Barfußschlapper vs the Öffentliche Verkehrsmittel Werbebeklebung

Gepostet vor 9 Jahren, 2 Monaten in Misc Share: Twitter Facebook Mail

Vorhin im Zug: wie kann man die Bild-Zeitung nur so angestrengt lesen, wie der junge Mann da im Blaumann vor mir? Ich verkeife mir den Drang, ihm die Bild-Zeitung zu entreißen und wie wild damit auf ihn einzuschlagen und zu rufen: "Du sollst keine Bild-Zeitung lesen! Du sollst keine Bild-Zeitung lesen!", sondern konzentriere meinen Blick auf die brünette Schönheit links gegenüber. Sie unterhält sich mit ihrem Handy und wenn sie das nicht tut, schaut sie es an.

Der Vorteil am Sommer ist ja, das ist allgemein bekannt, das der weibliche Teil der Bevölkerung sich luftige Kleidchen über den Körper wirft und jubelt: "Jaa, es ist Sommer" und der männliche Teil rennt mit Bermudas, T-Shirts und Sandalen durch die Gegend und denkt sich beim Anblick der luftig bekleideten Mädchen: "Wie gut, das es wieder Sommer ist!"

Der Nachteil des Sommers liegt übrigens ebenso auf der Hand: heiße Füße. Gegen heiße Füße hilft nur eine Wanne mit kaltem Wasser unter dem Schreibtisch oder Barfußrumlaufen. Und ich bin ein Barfußdurchbürogeher. Sobald die Temperaturen an der 30°-Marke kratzen, fliegen die Socken und die festen Schuhe und Rene latscht mit nackt entblößten Unterleibsextremitätenenden durch die Gegend, auch im Büro. Ich kenne keine Gnade. Das klatscht auf den kalten Steinplatten wie Sau, aber die Kühlung meiner Füße ist mir ein wichtigeres Bedürfnis, als das traumatalose Leben meiner Büromitmenschen. Bis jetzt haben sie mich deshalb nur als "Hippie" beschimpft.

Ich weiß ja nicht, ob Hippies oft auf Hausbooten leben, aber auf dem Main, der jeden Morgen unter mir durchfließt, liegen Boote an Stegen und jedesmal stelle ich mir bei ihrem Anblick vor, auf einem Hausboot zu wohnen, genau wie Martin Riggs aus Lethal Weapon oder Crockett aus Miami Vice. Auf Hausbooten wohnen ja bekanntlich nur Haudegen und ich bilde mir manchmal ein, ich wäre einer, so ein Haudegen, die trinken und werkeln und kriegen alle Frauen und tragen trotzdem diese diffuse Melancholie mit sich herum, was von vollflächigen Werbebeklebungen öffentlicher Verkehrsmittel herrühren könnte (Überleitung, Überleitung!)

Das größte Verbrechen an der Menschheit sind übrigens vollflächige Werbebeklebungen Öffentlicher Verkehrsmittel. Das sind die Flashlayer unter der Außenwerbung.
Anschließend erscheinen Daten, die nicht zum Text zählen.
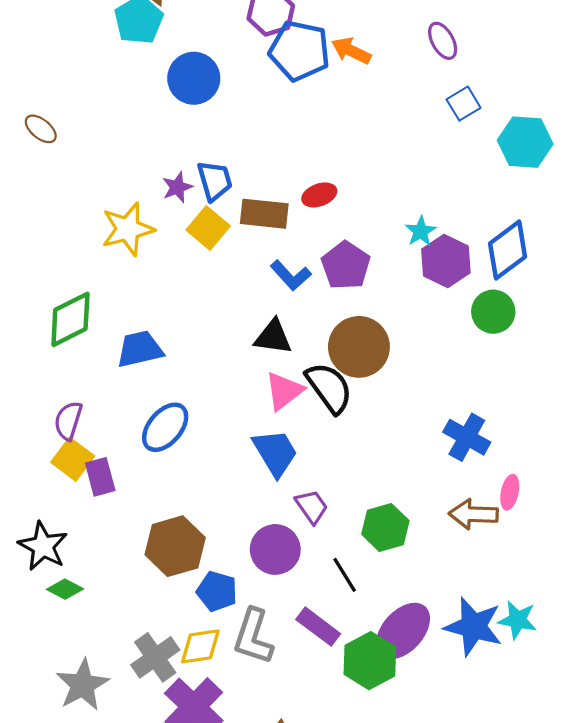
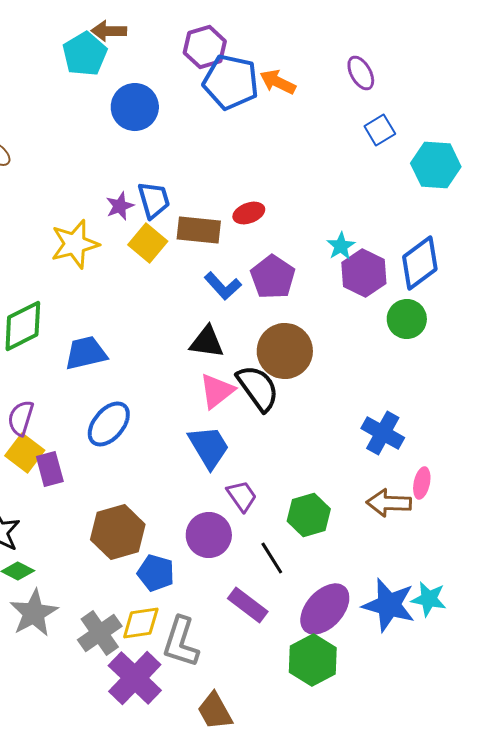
gray L-shape: (253, 636) -> (181, 642), moved
green hexagon: (370, 661) -> (313, 660), moved
gray star: (83, 685) -> (34, 613), moved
Da laufen draußen im Sommer die hübschesten Mädchen vorbei, und man sieht sie nur durch blöde kleiner Löcher, damit draußen auf der S-Bahn irgendein Dings für irgendein Bumms werben kann. Als hätten S-Bahnen nicht genug Werbeflächen unter den Fenstern. Wäre ich nun ein echter Haudegen, ich würde aufspringen, zum S-Bahn-Fahrer laufen und ihm mit geschwollenem Halse etwas von Komfort vortragen, der durch die aufgezwängten Gucklochwerbedingsbums doch extremst eingeschränkt ist. Muss man sich doch, aufgrund des allzuverwerten Blickes auf die Umwelt dem morgentlichen Pack zuwenden, dass da mit einem in der Straßenbahn durch die Stadt gondelt. Und das ist nur selten ein schöner Anblick.

Da kann ich es sogar fast verstehen, wenn man seine Nase in die Bild-Zeitung steckt oder sein Handy anstarrt. Aber nur fast. Ich guck lieber raus, auch wenn ich nicht allzuviel sehe.